A ascensão do banco foi interrompida em meados de novembro, quando a Polícia Federal brasileira prendeu Vorcaro e quatro sócios em meio a alegações de que o Banco Master estava envolvido em uma fraude de bilhões de dólares.
No mesmo dia, o Banco Central anunciou a liquidação do banco, e autoridades dizem que o impacto no sistema de seguro de depósitos do país pode chegar a US$ 10 bilhões (R$ 52,3 bilhões).
Vorcaro era conhecido por sua predileção por ternos italianos sob medida, imóveis de luxo e festas extravagantes. Quando a polícia foi prendê-lo em São Paulo, apreendeu milhões de dólares em obras de arte, relógios e joias, além de um jato avaliado em US$ 38 milhões.
Os liquidantes do banco também planejam investigar empresas criadas pelos principais assessores de Vorcaro em Miami para oferecer serviços que vão de gestão de ativos a crédito consignado, segundo pessoas familiarizadas com o caso que pediram para não ser identificadas ao discutir procedimentos confidenciais.
Embora as pessoas não tenham nomeado os potenciais alvos, o mais proeminente dos negócios que executivos do Banco Master criaram parece ser a Salarly, uma empresa de empréstimos consignados sediada em um escritório no distrito financeiro de Brickell, na Flórida, segundo registros corporativos analisados pela Bloomberg. Ela está licenciada para operar na Flórida, Texas, Missouri e Utah, todos nos EUA.
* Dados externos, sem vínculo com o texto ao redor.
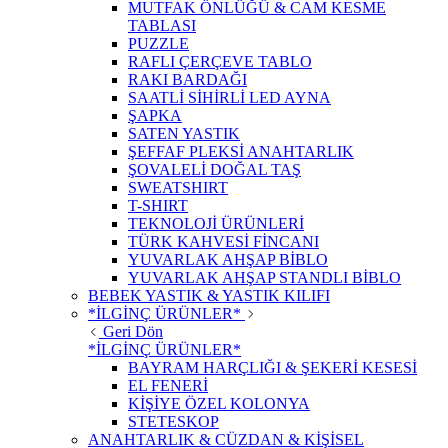
MUTFAK ÖNLÜĞÜ & CAM KESME
TABLASI
PUZZLE
RAFLI ÇERÇEVE TABLO
RAKI BARDAĞI
SAATLİ SİHİRLİ LED AYNA
ŞAPKA
SATEN YASTIK
ŞEFFAF PLEKSİ ANAHTARLIK
ŞOVALELİ DOĞAL TAŞ
SWEATSHIRT
T-SHIRT
TEKNOLOJİ ÜRÜNLERİ
TÜRK KAHVESİ FİNCANI
YUVARLAK AHŞAP BİBLO
YUVARLAK AHŞAP STANDLI BİBLO
BEBEK YASTIK & YASTIK KILIFI
*İLGİNÇ ÜRÜNLER*
Geri Dön
*İLGİNÇ ÜRÜNLER*
BAYRAM HARÇLIĞI & ŞEKERİ KESESİ
EL FENERİ
KİŞİYE ÖZEL KOLONYA
STETESKOP
ANAHTARLIK & CÜZDAN & KİŞİSEL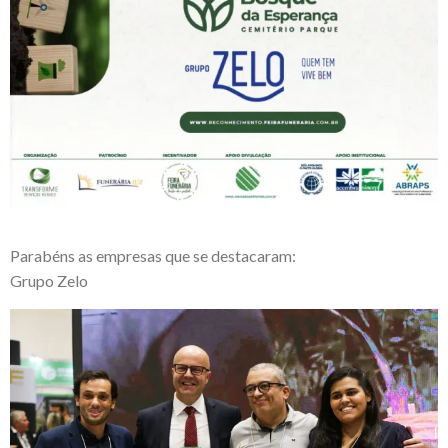
Parabéns as empresas que se destacaram:
Grupo Zelo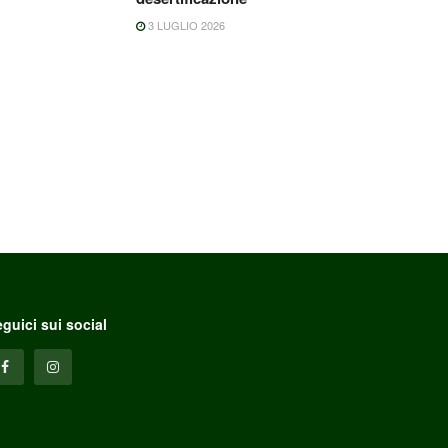
3 LUGLIO 2026
guici sui social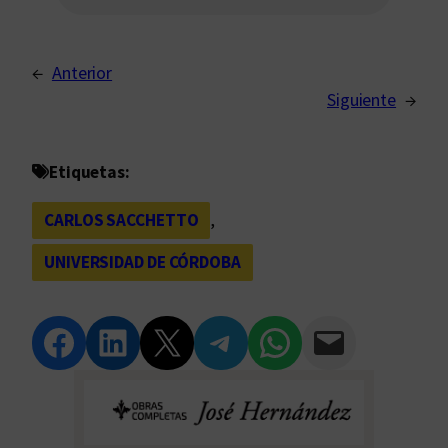
←
Anterior
Siguiente
→
Etiquetas:
CARLOS SACCHETTO
, 
UNIVERSIDAD DE CÓRDOBA
Compartir en Facebook
Compartir en LinkedIn
Compartir en Twitter
Compartir en Telegram
Compartir en WhatsApp
Compartir vía Email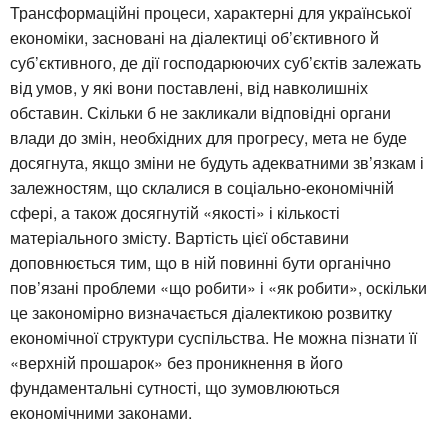
Трансформаційні процеси, характерні для української
економіки, засновані на діалектиці об’єктивного й
суб’єктивного, де дії господарюючих суб’єктів залежать
від умов, у які вони поставлені, від навколишніх
обставин. Скільки б не закликали відповідні органи
влади до змін, необхідних для прогресу, мета не буде
досягнута, якщо зміни не будуть адекватними зв’язкам і
залежностям, що склалися в соціально-економічній
сфері, а також досягнутій «якості» і кількості
матеріального змісту. Вартість цієї обставини
доповнюється тим, що в ній повинні бути органічно
пов’язані проблеми «що робити» і «як робити», оскільки
це закономірно визначається діалектикою розвитку
економічної структури суспільства. Не можна пізнати її
«верхній прошарок» без проникнення в його
фундаментальні сутності, що зумовлюються
економічними законами.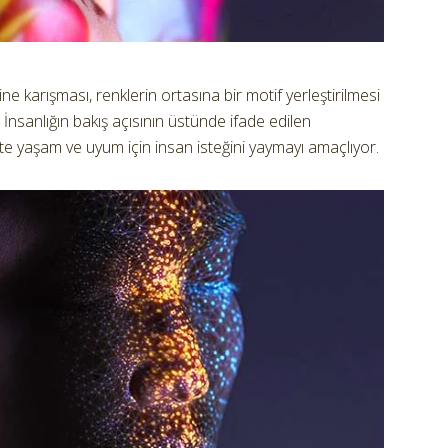
e karışması, renklerin ortasına bir motif yerleştirilmesi
r. İnsanlığın bakış açısının üstünde ifade edilen
te yaşam ve uyum için insan isteğini yaymayı amaçlıyor.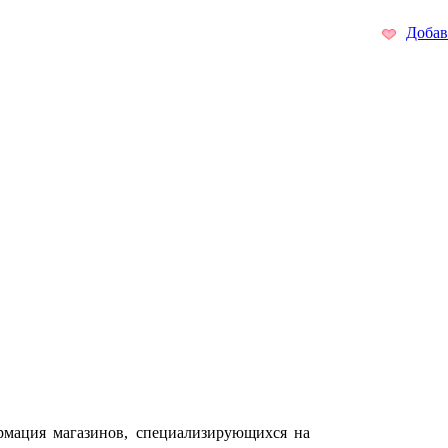
Добав
ормация магазинов, специализирующихся на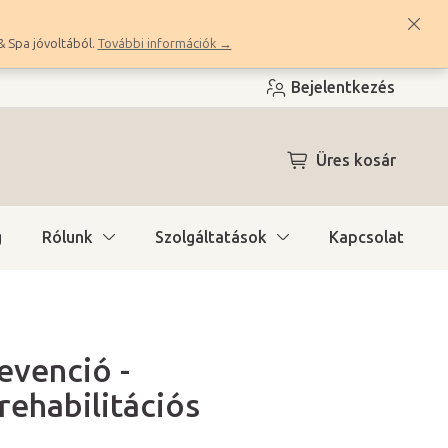
& Spa jóvoltából.
További információk →
Bejelentkezés
KOSÁR
Üres kosár
g
Rólunk
Szolgáltatások
Kapcsolat
evenció -
rehabilitációs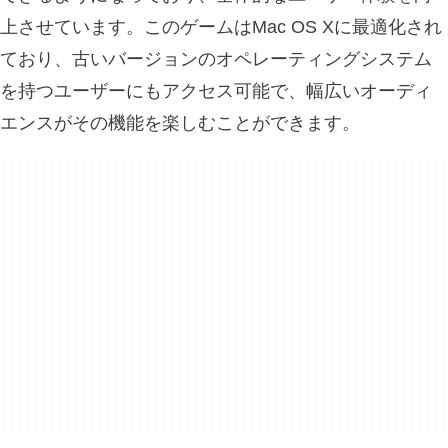
上させています。このゲームはMac OS Xに最適化され
ており、古いバージョンのオペレーティングシステム
を持つユーザーにもアクセス可能で、幅広いオーディ
エンスがその機能を楽しむことができます。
As origens da Salarly remontam à CredCesta, uma operação brasileira de crédito consignado anteriormente pertencente ao Banco Master. Executivos do banco foram fundamentais na criação da CredCesta USA em Miami em 2023, antes de ser rebatizada no final de 2024.
Não há relatórios públicos que revelem quantos empréstimos a Salarly concedeu ou a dimensão de seus negócios. Mas documentos protocolados junto a reguladores da Flórida, 18 meses antes de as acusações de fraude se tornarem públicas, descrevem planos de gastar US$ 20 milhões ao longo de cinco anos para recrutar equipe de vendas, contratar lobistas e cobrir custos de marketing. Seria financiado inicialmente por aportes de capital do Banco Master no Brasil, mostram os documentos.
A Salarly informou aos reguladores da Flórida que não era de propriedade do Banco Master, mas o banco possuía uma nota conversível em sua controladora. A empresa não informou mais detalhes. O diretor de compliance da Salarly se recusou a comentar. As informações são da agência de notícias Bloomberg.